Every word in the data below belongs in your copy, exactly as given; the pictures do not.
═════ RECORDS TO USE ═════
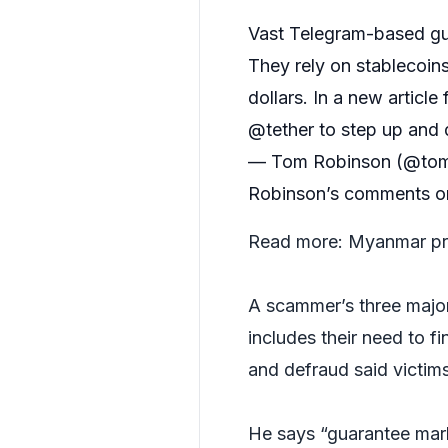
Vast Telegram-based gu
They rely on stablecoins
dollars. In a new article 
@tether
to step up and 
— Tom Robinson (@tom
Robinson’s comments on 
Read more:
Myanmar pro
A scammer’s three major 
includes their need to fi
and defraud said victims,
He says “guarantee mark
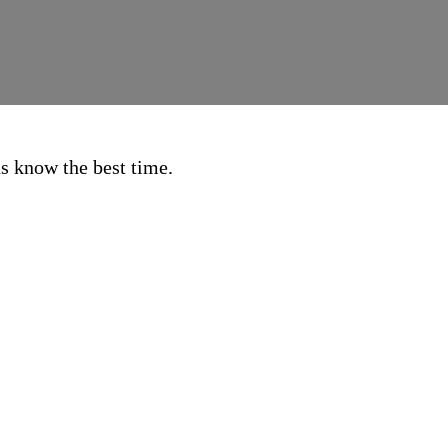
 us know the best time.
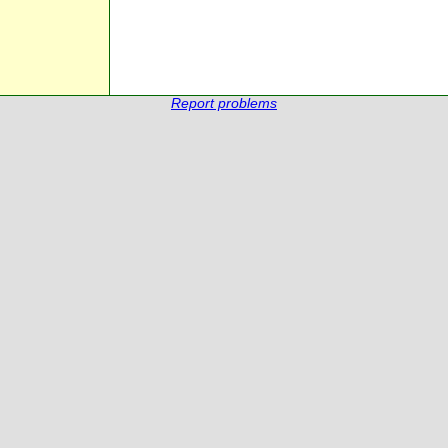
Report problems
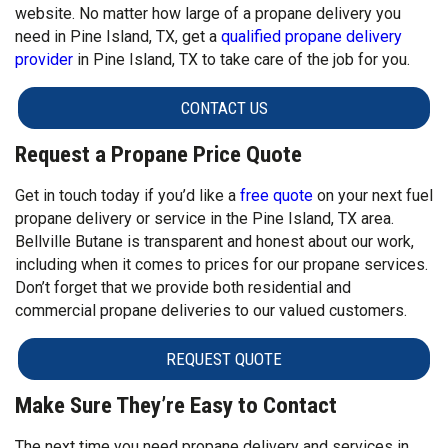
website. No matter how large of a propane delivery you
need in Pine Island, TX, get a
qualified propane delivery
provider
in Pine Island, TX to take care of the job for you.
CONTACT US
Request a Propane Price Quote
Get in touch today if you’d like a
free quote
on your next fuel
propane delivery or service in the Pine Island, TX area.
Bellville Butane is transparent and honest about our work,
including when it comes to prices for our propane services.
Don’t forget that we provide both residential and
commercial propane deliveries to our valued customers.
REQUEST QUOTE
Make Sure They’re Easy to Contact
The next time you need propane delivery and services in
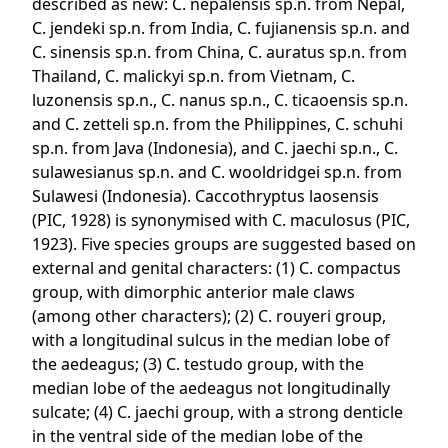
described as new: C. nepalensis sp.n. from Nepal,
C. jendeki sp.n. from India, C. fujianensis sp.n. and
C. sinensis sp.n. from China, C. auratus sp.n. from
Thailand, C. malickyi sp.n. from Vietnam, C.
luzonensis sp.n., C. nanus sp.n., C. ticaoensis sp.n.
and C. zetteli sp.n. from the Philippines, C. schuhi
sp.n. from Java (Indonesia), and C. jaechi sp.n., C.
sulawesianus sp.n. and C. wooldridgei sp.n. from
Sulawesi (Indonesia). Caccothryptus laosensis
(PIC, 1928) is synonymised with C. maculosus (PIC,
1923). Five species groups are suggested based on
external and genital characters: (1) C. compactus
group, with dimorphic anterior male claws
(among other characters); (2) C. rouyeri group,
with a longitudinal sulcus in the median lobe of
the aedeagus; (3) C. testudo group, with the
median lobe of the aedeagus not longitudinally
sulcate; (4) C. jaechi group, with a strong denticle
in the ventral side of the median lobe of the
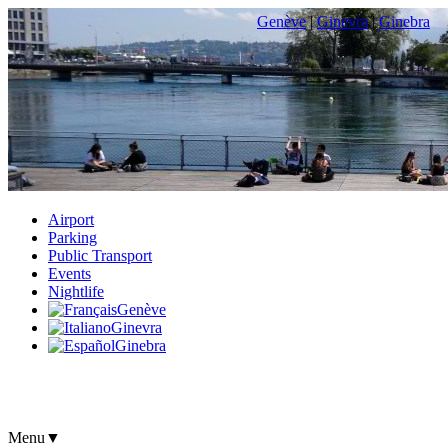
Genève
|
Ginevra
|
Ginebra
Airport
Parking
Public Transport
Events
Nightlife
Genève
Ginevra
Ginebra
Menu
▼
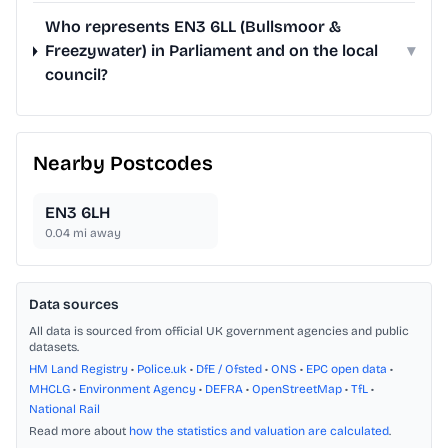
Who represents EN3 6LL (Bullsmoor &
Freezywater) in Parliament and on the local
▾
council?
Nearby Postcodes
EN3 6LH
0.04
mi away
Data sources
All data is sourced from official UK government agencies and public
datasets.
HM Land Registry
•
Police.uk
•
DfE / Ofsted
•
ONS
•
EPC open data
•
MHCLG
•
Environment Agency
•
DEFRA
•
OpenStreetMap
•
TfL
•
National Rail
Read more about
how the statistics and valuation are calculated
.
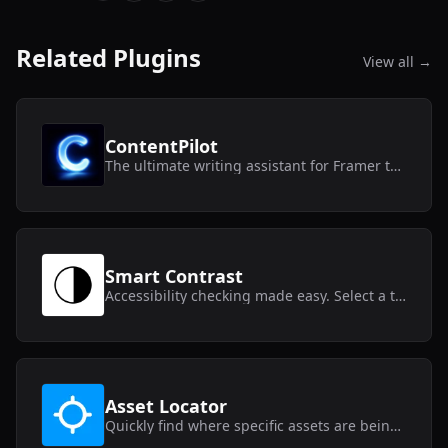
Related Plugins
View all →
ContentPilot
The ultimate writing assistant for Framer text layers and CMS collections.
Smart Contrast
Accessibility checking made easy. Select a text layer and get instant contrast results.
Asset Locator
Quickly find where specific assets are being used within your Framer project.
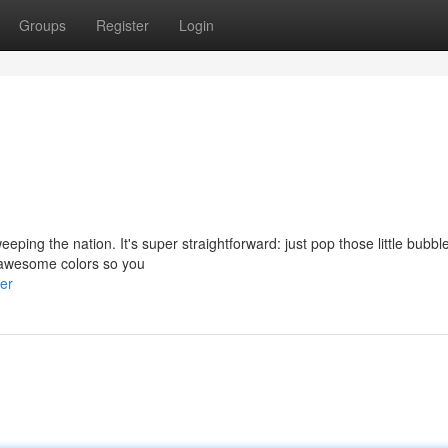
Groups
Register
Login
eping the nation. It's super straightforward: just pop those little bubb
of awesome colors so you
er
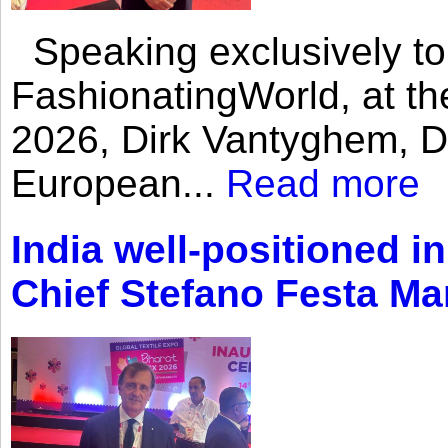
Speaking exclusively to
FashionatingWorld, at th
2026, Dirk Vantyghem, Di
European...
Read more
India well-positioned in
Chief Stefano Festa Ma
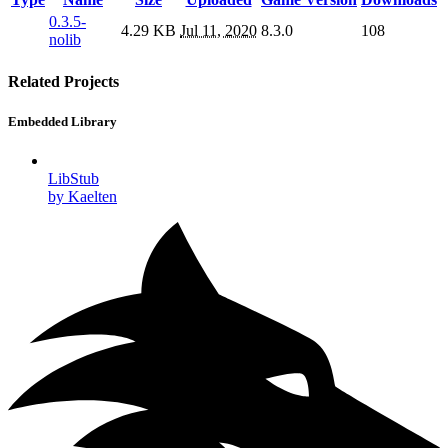
0.3.5-
4.29 KB
Jul 11, 2020
8.3.0
108
nolib
Related Projects
Embedded Library
LibStub
by Kaelten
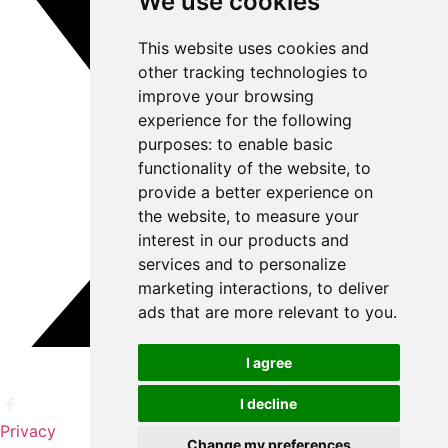
We use cookies
This website uses cookies and
other tracking technologies to
improve your browsing
experience for the following
purposes:
to enable basic
functionality of the website
,
to
provide a better experience on
the website
,
to measure your
interest in our products and
services and to personalize
marketing interactions
,
to deliver
ads that are more relevant to you
.
I agree
I decline
Privacy
Change my preferences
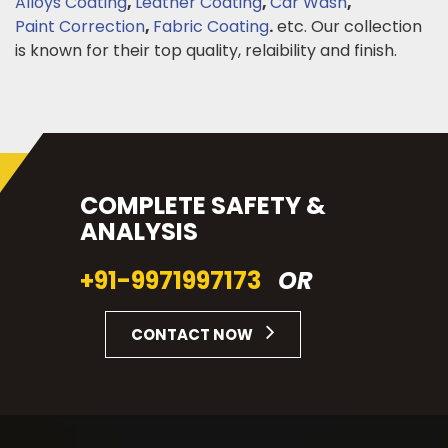
Alloys Coating
,
Leather Coating
,
Car Wash
,
Paint Correction
,
Fabric Coating
.
etc. Our collection
is known for their top quality, relaibility and finish.
COMPLETE SAFETY &
ANALYSIS
+91-9971997173
OR
CONTACT NOW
═════
#### SOLUTION TO THIS TASK
Vast Telegram-based gu
They rely on stablecoins
dollars. In a new article 
@tether
to step up and 
— Tom Robinson (@tom
Robinson’s comments on 
Read more:
Myanmar pro
A scammer’s three major 
includes their need to fi
and defraud said victims,
He says “guarantee mark
 us know the best time.
Report problems
website. No matter how large of a propane delivery you
need in Pine Island, TX, get a
qualified propane delivery
provider
in Pine Island, TX to take care of the job for you.
CONTACT US
Request a Propane Price Quote
Get in touch today if you’d like a
free quote
on your next fuel
propane delivery or service in the Pine Island, TX area.
Bellville Butane is transparent and honest about our work,
including when it comes to prices for our propane services.
Don’t forget that we provide both residential and
commercial propane deliveries to our valued customers.
REQUEST QUOTE
Make Sure They’re Easy to Contact
The next time you need propane delivery and services in
described as new: C. nepalensis sp.n. from Nepal,
C. jendeki sp.n. from India, C. fujianensis sp.n. and
C. sinensis sp.n. from China, C. auratus sp.n. from
Thailand, C. malickyi sp.n. from Vietnam, C.
luzonensis sp.n., C. nanus sp.n., C. ticaoensis sp.n.
and C. zetteli sp.n. from the Philippines, C. schuhi
sp.n. from Java (Indonesia), and C. jaechi sp.n., C.
sulawesianus sp.n. and C. wooldridgei sp.n. from
Sulawesi (Indonesia). Caccothryptus laosensis
(PIC, 1928) is synonymised with C. maculosus (PIC,
1923). Five species groups are suggested based on
external and genital characters: (1) C. compactus
group, with dimorphic anterior male claws
(among other characters); (2) C. rouyeri group,
with a longitudinal sulcus in the median lobe of
the aedeagus; (3) C. testudo group, with the
median lobe of the aedeagus not longitudinally
sulcate; (4) C. jaechi group, with a strong denticle
in the ventral side of the median lobe of the
Genève
|
Ginevra
|
Ginebra
Airport
Parking
Public Transport
Events
Nightlife
Genève
Ginevra
Ginebra
Menu
▼
Who represents EN3 6LL (Bullsmoor &
Freezywater) in Parliament and on the local
▾
council?
Nearby Postcodes
EN3 6LH
0.04
mi away
Data sources
All data is sourced from official UK government agencies and public
datasets.
HM Land Registry
•
Police.uk
•
DfE / Ofsted
•
ONS
•
EPC open data
•
MHCLG
•
Environment Agency
•
DEFRA
•
OpenStreetMap
•
TfL
•
National Rail
Read more about
how the statistics and valuation are calculated
.
Related Plugins
View all →
ContentPilot
The ultimate writing assistant for Framer text layers and CMS collections.
Smart Contrast
Accessibility checking made easy. Select a text layer and get instant contrast results.
Asset Locator
Quickly find where specific assets are being used within your Framer project.
Groups
Register
Login
eping the nation. It's super straightforward: just pop those little bubb
of awesome colors so you
er
Speaking exclusively to
FashionatingWorld, at th
2026, Dirk Vantyghem, Di
European...
Read more
India well-positioned in
Chief Stefano Festa Ma
0.3.5-
4.29 KB
Jul 11, 2020
8.3.0
108
nolib
Related Projects
Embedded Library
LibStub
by Kaelten
We use cookies
This website uses cookies and
other tracking technologies to
improve your browsing
experience for the following
purposes:
to enable basic
functionality of the website
,
to
provide a better experience on
the website
,
to measure your
interest in our products and
services and to personalize
marketing interactions
,
to deliver
ads that are more relevant to you
.
I agree
I decline
Privacy
Change my preferences
Alloys Coating
,
Leather Coating
,
Car Wash
,
Paint Correction
,
Fabric Coating
.
etc. Our collection
is known for their top quality, relaibility and finish.
COMPLETE SAFETY &
ANALYSIS
+91-9971997173
OR
CONTACT NOW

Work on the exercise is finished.